Patients do not want to treat themselves: at least for me, this was clearly false because it led to anxiety, and although sometimes delirium convinces people that it is good that they continue with these ideas, I think that most of the time delirium is more experienced as something to be eliminated from the mind, for disturbing good judgment rather than improving it. I believe that people often do not like to have paranoid ideas (the fear of being persecuted in an unjustified way).
… often make you unwind, can give tics, often make you sleep, can somehow make it difficult to concentrate, promote diabetes, cardiovascular disease, and maybe also promotes cancer a little because it makes you obese, since obesity is associated with more cancer.
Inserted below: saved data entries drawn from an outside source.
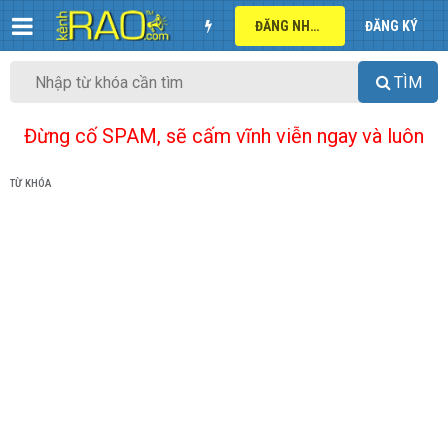
ĐĂNG NHẬP
ĐĂNG KÝ
TÌM
Đừng cố SPAM, sẽ cấm vĩnh viễn ngay và luôn
TỪ KHÓA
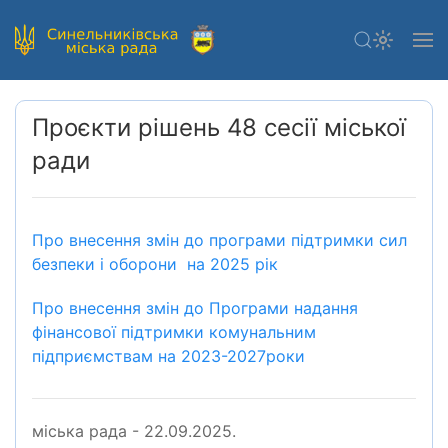
Проєкти рішень 48 сесії міської
ради
Про внесення змін до програми підтримки сил
безпеки і оборони на 2025 рік
Про внесення змін до Програми надання
фінансової підтримки комунальним
підприємствам на 2023-2027роки
міська рада - 22.09.2025.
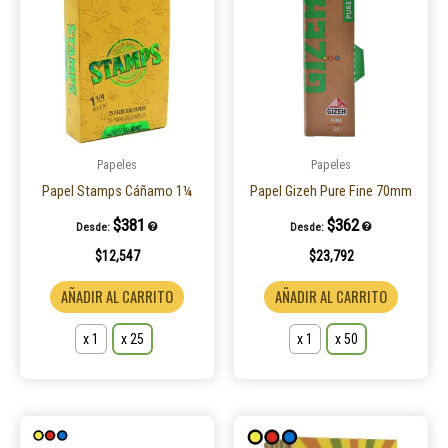
tiene
tiene
múltiples
múltiple
variantes.
variantes
Las
Las
opciones
opcione
se
se
pueden
pueden
Papeles
Papeles
elegir
elegir
Papel Stamps Cáñamo 1¼
Papel Gizeh Pure Fine 70mm
en
en
$
381
$
362
Desde:
Desde:
la
la
$
12,547
$
23,792
página
página
de
de
AÑADIR AL CARRITO
AÑADIR AL CARRITO
producto
product
x 1
x 25
x 1
x 50
Este
Este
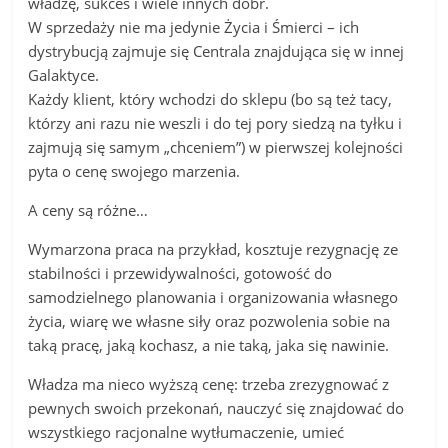
władzę, sukces i wiele innych dóbr.
W sprzedaży nie ma jedynie Życia i Śmierci – ich
dystrybucją zajmuje się Centrala znajdująca się w innej
Galaktyce.
Każdy klient, który wchodzi do sklepu (bo są też tacy,
którzy ani razu nie weszli i do tej pory siedzą na tyłku i
zajmują się samym „chceniem”) w pierwszej kolejności
pyta o cenę swojego marzenia.
A ceny są różne…
Wymarzona praca na przykład, kosztuje rezygnację ze
stabilności i przewidywalności, gotowość do
samodzielnego planowania i organizowania własnego
życia, wiarę we własne siły oraz pozwolenia sobie na
taką pracę, jaką kochasz, a nie taką, jaka się nawinie.
Władza ma nieco wyższą cenę: trzeba zrezygnować z
pewnych swoich przekonań, nauczyć się znajdować do
wszystkiego racjonalne wytłumaczenie, umieć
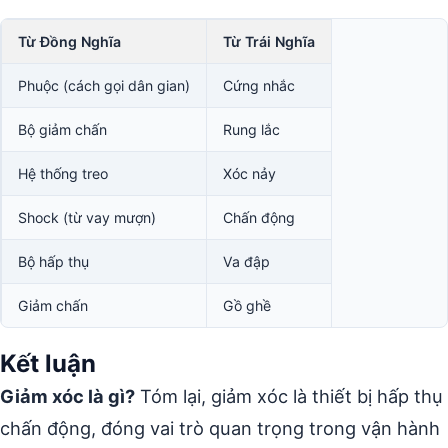
Từ Đồng Nghĩa
Từ Trái Nghĩa
Phuộc (cách gọi dân gian)
Cứng nhắc
Bộ giảm chấn
Rung lắc
Hệ thống treo
Xóc nảy
Shock (từ vay mượn)
Chấn động
Bộ hấp thụ
Va đập
Giảm chấn
Gồ ghề
Kết luận
Giảm xóc là gì?
Tóm lại, giảm xóc là thiết bị hấp thụ
chấn động, đóng vai trò quan trọng trong vận hành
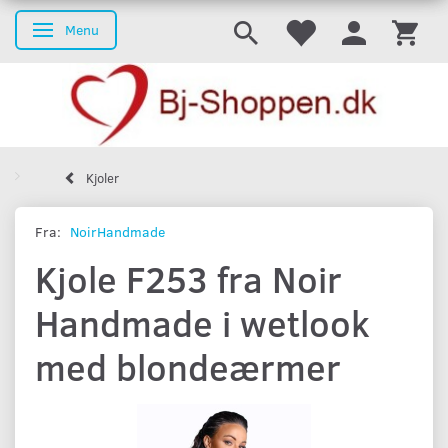
Menu
Skifte navigation
Kjoler
Fra:
NoirHandmade
Kjole F253 fra Noir
Handmade i wetlook
med blondeærmer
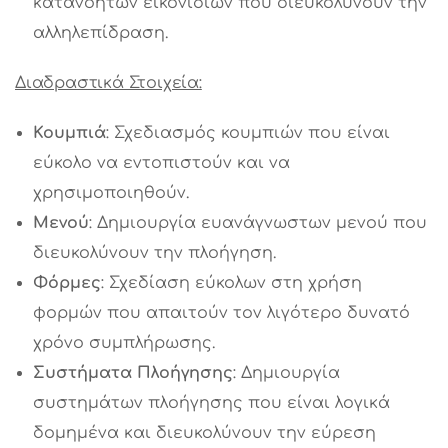
κατανοητών εικονιδίων που διευκολύνουν την
αλληλεπίδραση.
Διαδραστικά Στοιχεία:
Κουμπιά
: Σχεδιασμός κουμπιών που είναι
εύκολο να εντοπιστούν και να
χρησιμοποιηθούν.
Μενού
: Δημιουργία ευανάγνωστων μενού που
διευκολύνουν την πλοήγηση.
Φόρμες
: Σχεδίαση εύκολων στη χρήση
φορμών που απαιτούν τον λιγότερο δυνατό
χρόνο συμπλήρωσης.
Συστήματα Πλοήγησης
: Δημιουργία
συστημάτων πλοήγησης που είναι λογικά
δομημένα και διευκολύνουν την εύρεση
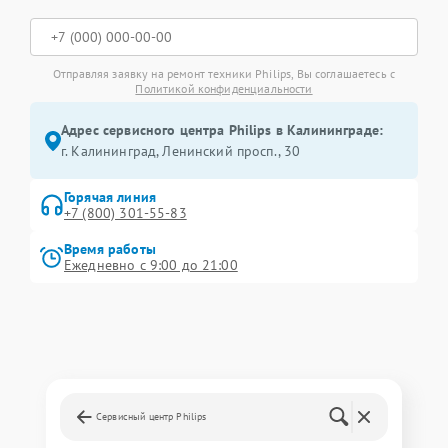
Отправляя заявку на ремонт техники Philips, Вы соглашаетесь с
Политикой конфиденциальности
Адрес сервисного центра Philips в Калининграде:
г. Калининград, Ленинский просп., 30
Горячая линия
+7 (800) 301-55-83
Время работы
Ежедневно с 9:00 до 21:00
Сервисный центр Philips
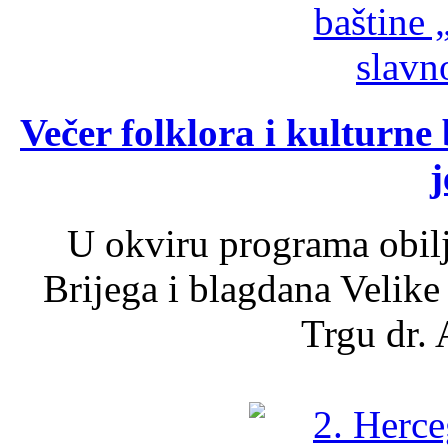
Večer folklora i kulturne 
j
U okviru programa obil
Brijega i blagdana Velike
Trgu dr.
He may be led to think that he is cured, that he does not really have schizophrenia but that he had something else (after all he is not a doctor and does not know the definition of schizophrenia so he is not necessarily sure that he has schizophrenia from which today we do not really cure, he may hope to have another, less serious pathology).
If in addition his treatment does not work very hard (which can happen during the first months sometimes) and that during his periods out of crisis he was not too bad, then we can understand all the more that he tries to stop the treatment.
Then it is necessary to judge according to the patient's past whether it is urgent or less urgent that he resume his treatment. For example, for my case I once tried to stop the treatment because I was trying dietary supplements known to have effectiveness in schizophrenia, although I really believe that they have some effectiveness, it is not enough to stop the treatment, but they help. There was no absolute urgency for me to resume treatment, indeed in the past I have never done anything or I have never done any dangerous action against myself or others although I have remained without treatment for a very long time.